J.P. Morgan: Better Early Than Late for Spec Development

By Jon Peterson

New York City-based J.P. Morgan Asset Management, the money source behind Tishman Speyer Properties’ grand office plans for San Francisco, has its fingers crossed that by being in on the first two speculative office developments in downtown since 2007, it will be ahead of the curve.

“With speculative development, we would prefer to be a little early rather than late. Capital will inevitably return to this segment of the market. Our goal is to be delivering when other projects are just getting started,” said Kevin Faxon, head of the Real Estate Americas investment business of the asset management group.

The real estate investment manager is the investment partner to New York City-based Tishman Speyer on a 286,000 square-foot project at Howard and First streets and a 452,000 square-foot project planned for 222 Second St.

The Howard and First building is to be started with not a single tenant in hand. The total development cost, expected to reach as much as $185 million, will be 100 percent funded with equity. The majority of this capital is to come from the bank on behalf of institutional clients. The manager would not comment if it were from a separate account or commingled fund source, or the amount it is investing in either project.

“We see strong demand from technology and Internet-related tenants. Traditional tenants in the FIRE (finance, insurance and real estate) industries have not been nearly as active,” Faxon said.

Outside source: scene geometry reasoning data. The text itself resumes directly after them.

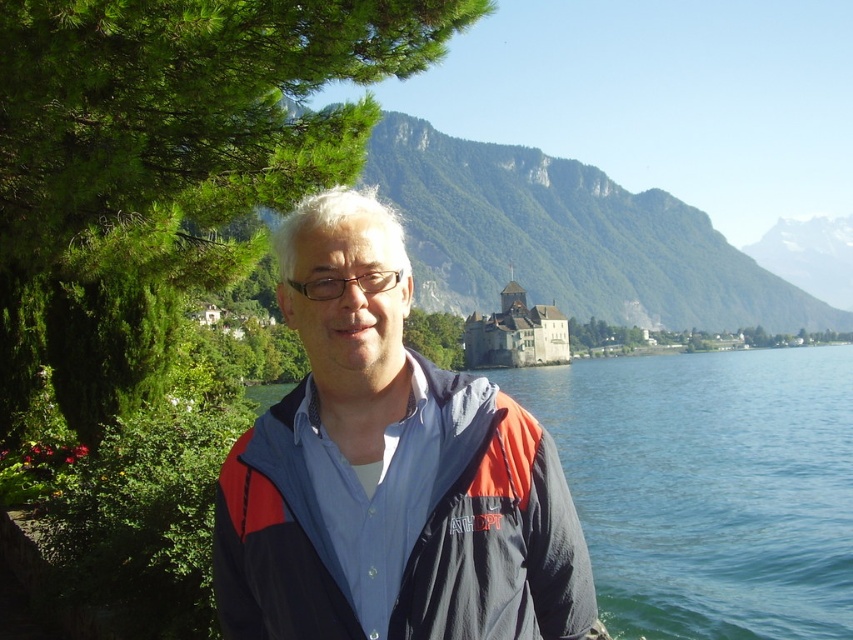 Question: Which of these objects is positioned closest to the blue water at center?

Choices:
 (A) stone castle at center
 (B) green grassy mountain at center

Answer: (A)

Question: Which point is farther to the camera?

Choices:
 (A) blue fabric jacket at center
 (B) green leafy tree at upper left
 (C) green grassy mountain at center

Answer: (C)

Question: Is blue water at center below stone castle at center?

Choices:
 (A) no
 (B) yes

Answer: (B)

Question: Is blue water at center to the left of green grassy mountain at center from the viewer's perspective?

Choices:
 (A) yes
 (B) no

Answer: (A)

Question: Which of these objects is positioned farthest from the green leafy tree at upper left?

Choices:
 (A) stone castle at center
 (B) green grassy mountain at center

Answer: (B)

Question: Does blue water at center appear on the left side of green grassy mountain at center?

Choices:
 (A) yes
 (B) no

Answer: (A) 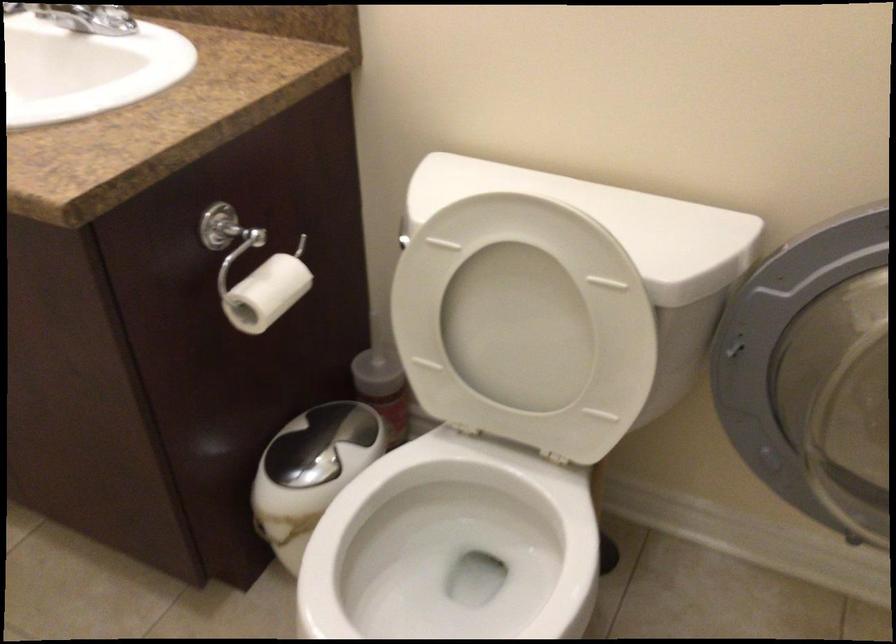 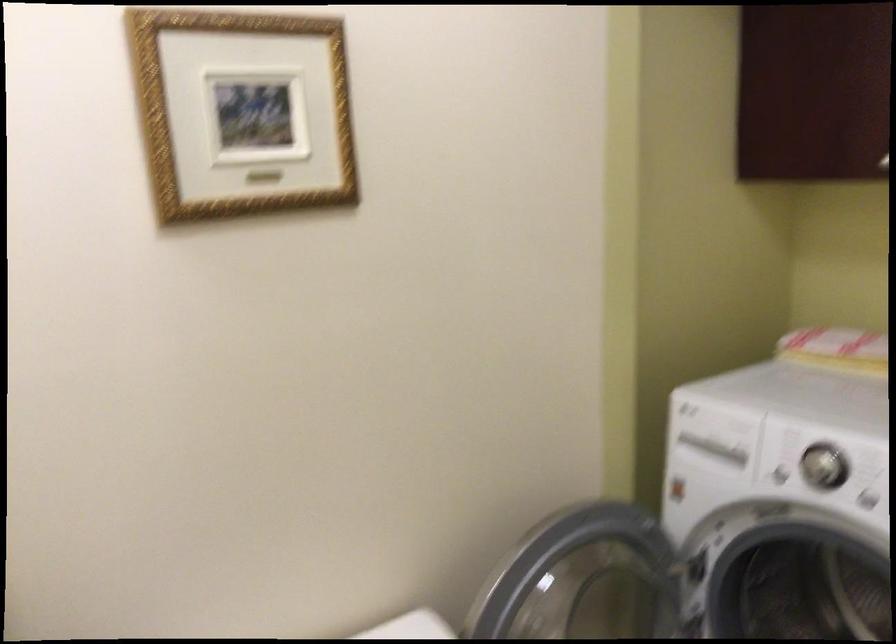 Question: The camera is either moving clockwise (left) or counter-clockwise (right) around the object. The first image is from the beginning of the video and the second image is from the end. Is the camera moving left or right when shooting the video?

Choices:
 (A) Left
 (B) Right

Answer: (A) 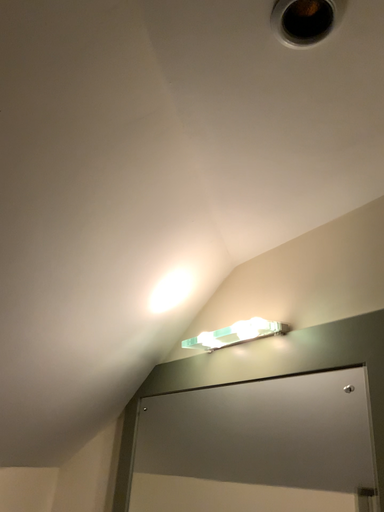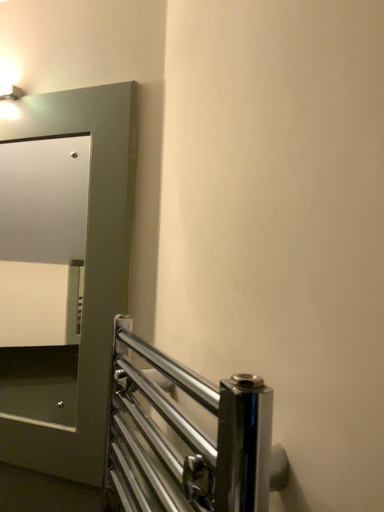 Question: Which way did the camera rotate in the video?

Choices:
 (A) rotated upward
 (B) rotated downward

Answer: (B) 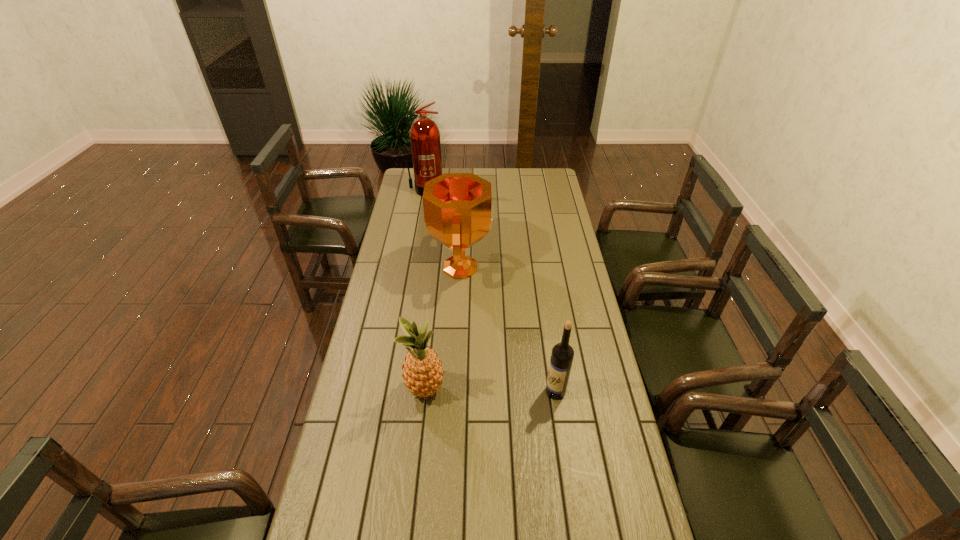 The image size is (960, 540). I want to click on free space located on the label of the wine bottle, so click(x=444, y=392).

At what (x,y) coordinates should I click in order to perform the action: click on object at the far edge. Please return your answer as a coordinate pair (x, y). This screenshot has width=960, height=540. Looking at the image, I should click on (424, 134).

The image size is (960, 540). I want to click on object situated at the left edge, so click(x=424, y=134).

In order to click on object located at the right edge in this screenshot , I will do (x=562, y=355).

I want to click on object that is positioned at the far left corner, so click(424, 134).

Where is `vacant space at the far edge of the desktop`? vacant space at the far edge of the desktop is located at coordinates (521, 174).

In the image, there is a desktop. At what (x,y) coordinates should I click in order to perform the action: click on vacant space at the left edge. Please return your answer as a coordinate pair (x, y). Looking at the image, I should click on (397, 384).

Where is `vacant position at the right edge of the desktop`? Image resolution: width=960 pixels, height=540 pixels. vacant position at the right edge of the desktop is located at coordinates (547, 221).

In the image, there is a desktop. Find the location of `vacant space at the far left corner`. vacant space at the far left corner is located at coordinates (412, 171).

Identify the location of unoccupied area between the pineapple and the wine bottle. This screenshot has height=540, width=960. (491, 391). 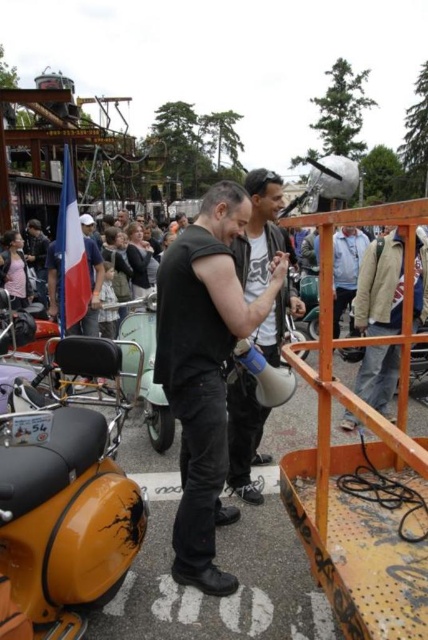 You are a photographer at the event and want to capture a photo of the light gray jacket at center without the matte black megaphone at center blocking it. Is this possible based on their positions?

The matte black megaphone at center is in front of the light gray jacket at center, so it is blocking the view. To capture the light gray jacket at center without the megaphone blocking it, you would need to reposition yourself or the subjects so that the light gray jacket at center is no longer behind the matte black megaphone at center. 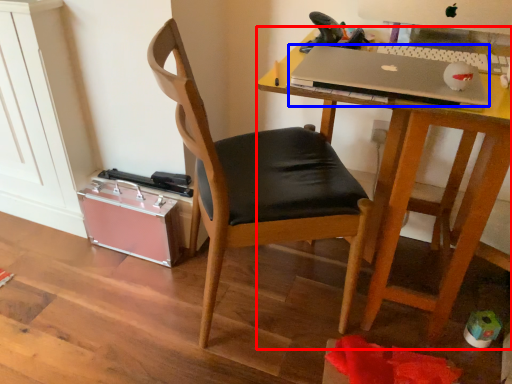 Question: Which object appears closest to the camera in this image, desk (highlighted by a red box) or laptop (highlighted by a blue box)?

Choices:
 (A) desk
 (B) laptop

Answer: (A) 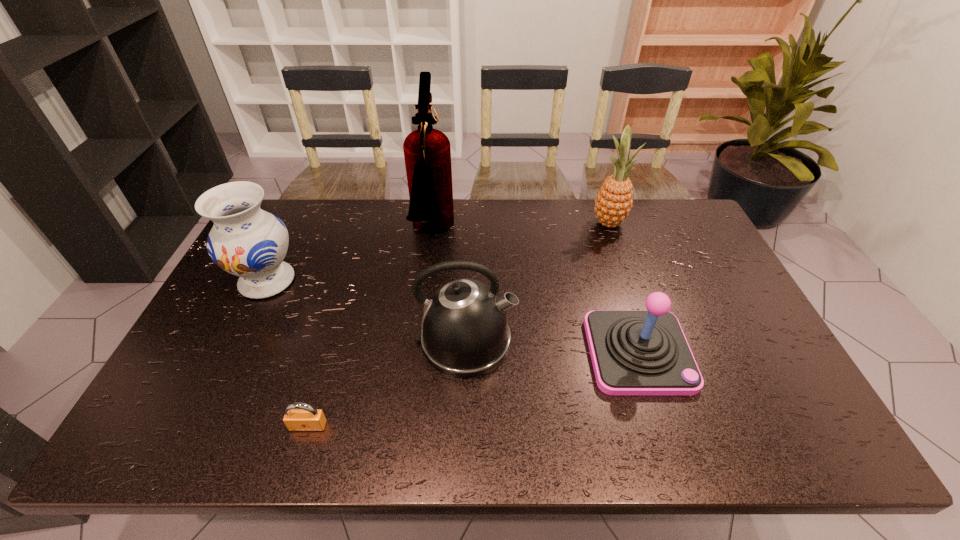 The image size is (960, 540). In order to click on fire extinguisher in this screenshot , I will do `click(427, 152)`.

Locate an element on the screen. Image resolution: width=960 pixels, height=540 pixels. pineapple is located at coordinates (614, 201).

This screenshot has height=540, width=960. What are the coordinates of `the leftmost object` in the screenshot? It's located at (246, 241).

Image resolution: width=960 pixels, height=540 pixels. I want to click on kettle, so click(464, 332).

This screenshot has width=960, height=540. Identify the location of the second shortest object. (634, 352).

I want to click on padlock, so click(x=299, y=416).

I want to click on the shortest object, so click(299, 416).

Where is `vacant space located at the nozzle of the tallest object`? The image size is (960, 540). vacant space located at the nozzle of the tallest object is located at coordinates (494, 232).

The width and height of the screenshot is (960, 540). I want to click on free space located on the left of the pineapple, so click(573, 222).

At what (x,y) coordinates should I click in order to perform the action: click on free space located on the front of the vase. Please return your answer as a coordinate pair (x, y). Image resolution: width=960 pixels, height=540 pixels. Looking at the image, I should click on (216, 385). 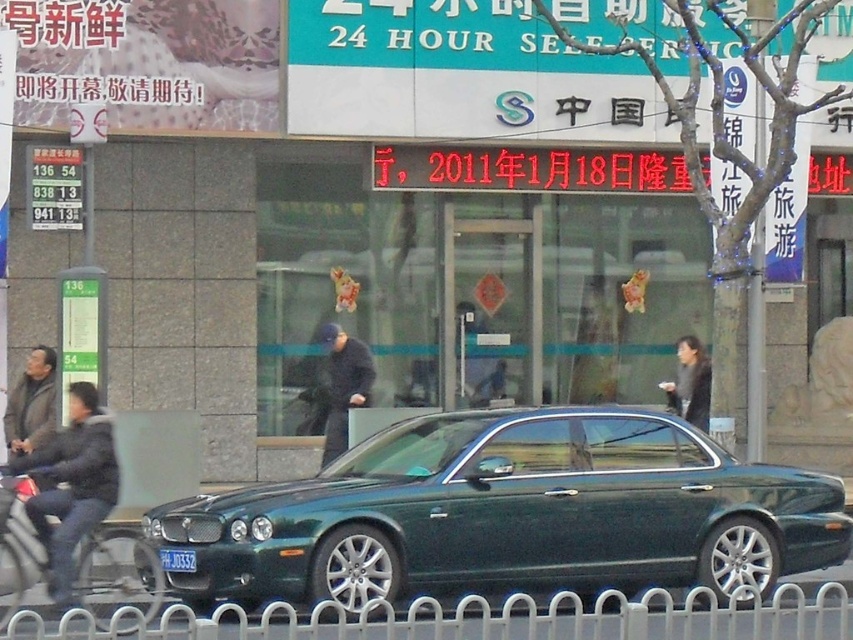 Does metallic green car at center have a larger size compared to green metallic license plate at center?

Yes, metallic green car at center is bigger than green metallic license plate at center.

The width and height of the screenshot is (853, 640). What do you see at coordinates (509, 515) in the screenshot? I see `metallic green car at center` at bounding box center [509, 515].

Locate an element on the screen. This screenshot has width=853, height=640. metallic green car at center is located at coordinates (509, 515).

Who is lower down, dark green car at center or green metallic license plate at center?

green metallic license plate at center

Between dark green car at center and green metallic license plate at center, which one appears on the left side from the viewer's perspective?

Positioned to the left is green metallic license plate at center.

Is point (689, 337) positioned after point (178, 563)?

Yes, point (689, 337) is behind point (178, 563).

Where is `dark green car at center`? The height and width of the screenshot is (640, 853). dark green car at center is located at coordinates [x=689, y=384].

Between point (4, 595) and point (173, 561), which one is positioned behind?

Point (4, 595)

Is metallic silver bicycle at lower left smaller than green metallic license plate at center?

No, metallic silver bicycle at lower left is not smaller than green metallic license plate at center.

Which is behind, point (74, 573) or point (173, 570)?

Point (74, 573)

The height and width of the screenshot is (640, 853). What are the coordinates of `metallic silver bicycle at lower left` in the screenshot? It's located at 115,573. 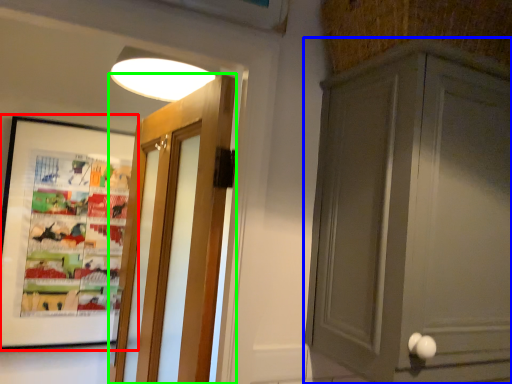 Question: Which is nearer to the picture frame (highlighted by a red box)? cabinetry (highlighted by a blue box) or door (highlighted by a green box).

Choices:
 (A) cabinetry
 (B) door

Answer: (B) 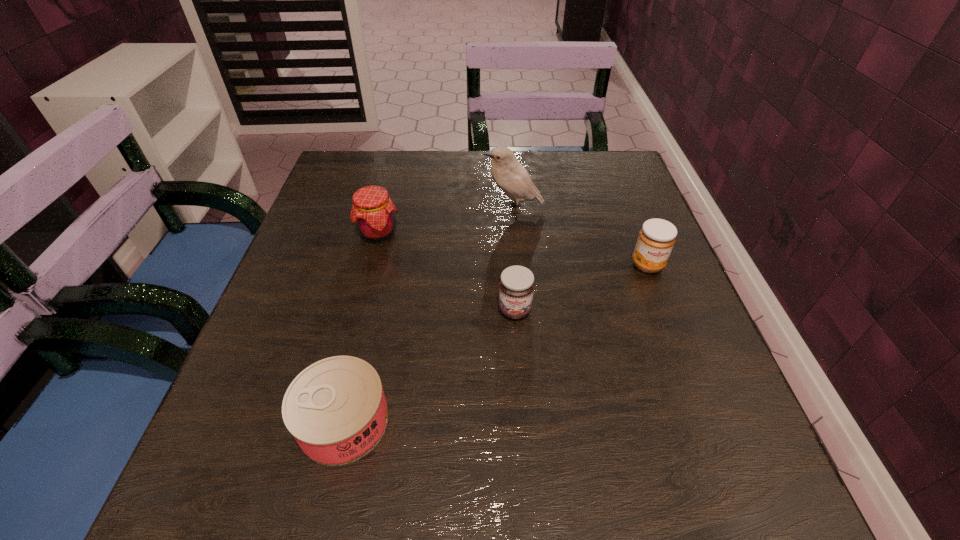 This screenshot has width=960, height=540. I want to click on vacant space located at the beak of the tallest object, so click(420, 208).

This screenshot has height=540, width=960. In order to click on free space located 0.260m at the beak of the tallest object in this screenshot , I will do `click(373, 208)`.

At what (x,y) coordinates should I click in order to perform the action: click on vacant space located at the beak of the tallest object. Please return your answer as a coordinate pair (x, y). Looking at the image, I should click on [319, 208].

Where is `blank area located on the right of the leftmost jam`? This screenshot has height=540, width=960. blank area located on the right of the leftmost jam is located at coordinates (521, 233).

The height and width of the screenshot is (540, 960). I want to click on vacant region located on the front label of the third farthest object, so click(684, 361).

Image resolution: width=960 pixels, height=540 pixels. Identify the location of vacant area situated 0.180m on the front label of the nearest jam. (522, 415).

Identify the location of vacant region located 0.270m on the back of the nearest object. (380, 267).

Where is `object situated at the near edge`? The height and width of the screenshot is (540, 960). object situated at the near edge is located at coordinates (336, 410).

Image resolution: width=960 pixels, height=540 pixels. What are the coordinates of `jam that is at the left edge` in the screenshot? It's located at (372, 210).

At what (x,y) coordinates should I click in order to perform the action: click on can positioned at the left edge. Please return your answer as a coordinate pair (x, y). This screenshot has width=960, height=540. Looking at the image, I should click on (336, 410).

The Howard and First development is likely to be completed by the end of next year, while the 222 Second St. project is slated to be ready for tenants by the end of 2014.

Michael Covarrubias, chief executive for San Francisco-based TMG Partners, said speculative office development in the city does now make sense, even though his company has pursued the redevelopment of existing buildings, which is cheaper than building new. “We had an existing property at 680 Folsom that was ready for this strategy,” he said. For TMG, the difference in cost in the two approaches is between $200 a square foot and $250 a square foot, he said.

The 680 Folsom St. building will have more than 500,000 square feet including a more than 100,000 square-foot addition. TMG recently signed two large leases with the online operation of Macy’s Inc. and Riverbed Technology Inc., bringing the property to nearly 80 percent leased.

“From an economic standpoint, it is now feasible for spec projects to happen based on where rents are,” Covarrubias said. “Rents for Class A space are now in the high $50s to low $60s a square foot. When these projects are ready for tenants, the rents could be in the high $60s to low $70s per square foot,” he said.

Through the end of March 2012, J.P. Morgan had real estate assets under management of $51.4 billion.